Question

The line $y=x$ touches a circle at $P$ so that $OP=4\sqrt{2}$, where $O$ is the origin. The point $(-10,2)$ is inside the circle and the length of the chord on the line $x+y=0$ is $6\sqrt{2}$. Find the equation of the circle.

Answer 1

$OPCL$ is a rectangle in which $OP=4\sqrt{2}=CL$. Also $RQ=6\sqrt{2}$. Hence
$r^2=(4\sqrt{2}{)}^2+(3\sqrt{2}{)}^2=50$
If the centre be $(h,k)$, then the circle is
$(x-h{)}^2+(y-k{)}^2=50.....\left(1\right)$
$y-x=0$ is a tangent $\therefore p=r$
or $\frac{k-h}{\pm \sqrt{2}}=5\sqrt{2}\therefore k-h=\pm 10....\left(2\right)$
The distance of $C(h,k)$ from $y+x=0$ is $4\sqrt{2}$.

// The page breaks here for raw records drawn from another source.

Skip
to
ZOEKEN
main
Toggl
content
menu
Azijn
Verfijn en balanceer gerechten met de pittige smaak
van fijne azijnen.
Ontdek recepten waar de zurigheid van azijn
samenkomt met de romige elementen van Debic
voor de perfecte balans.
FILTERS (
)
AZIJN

$\therefore \frac{k+h}{\pm \sqrt{2}}=4\sqrt{2}\therefore k+h=\pm 8....\left(3\right)$
Eq. $\left(2\right)$ and $\left(3\right)$ will make four sets of equations which when solved will give the centres as $(9,-1),(1,-9),(-1,9),(-9,1)$.

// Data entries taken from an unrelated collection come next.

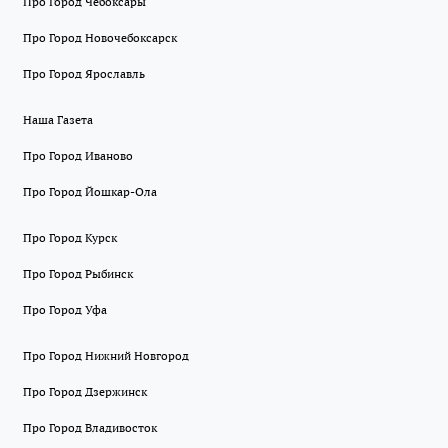
Про Город Чебоксары
Про Город Новочебоксарск
Про Город Ярославль
Наша Газета
Про Город Иваново
Про Город Йошкар-Ола
Про Город Курск
Про Город Рыбинск
Про Город Уфа
Про Город Нижний Новгород
Про Город Дзержинск
Про Город Владивосток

Hence the equations of all the possible circles are
$(x-9{)}^2+(y+1{)}^2-50=0.....\left(1\right)$
$(x-1{)}^2+(y+9{)}^2-50=0.....\left(2\right)$
$(x+1{)}^2+(y-g{)}^2-50=0....\left(3\right)$
and $(x+9{)}^2+(y-1{)}^2-50=0....\left(4\right)$
Since the point $(-10,2)$ lies inside the circle, its co-ordinates must make the left hand side of the required circle negative. This condition is satisfied by $\left(4\right)$ only. Hence the equation of the required circle is $x^2+y^2+18x-2y+32=0$.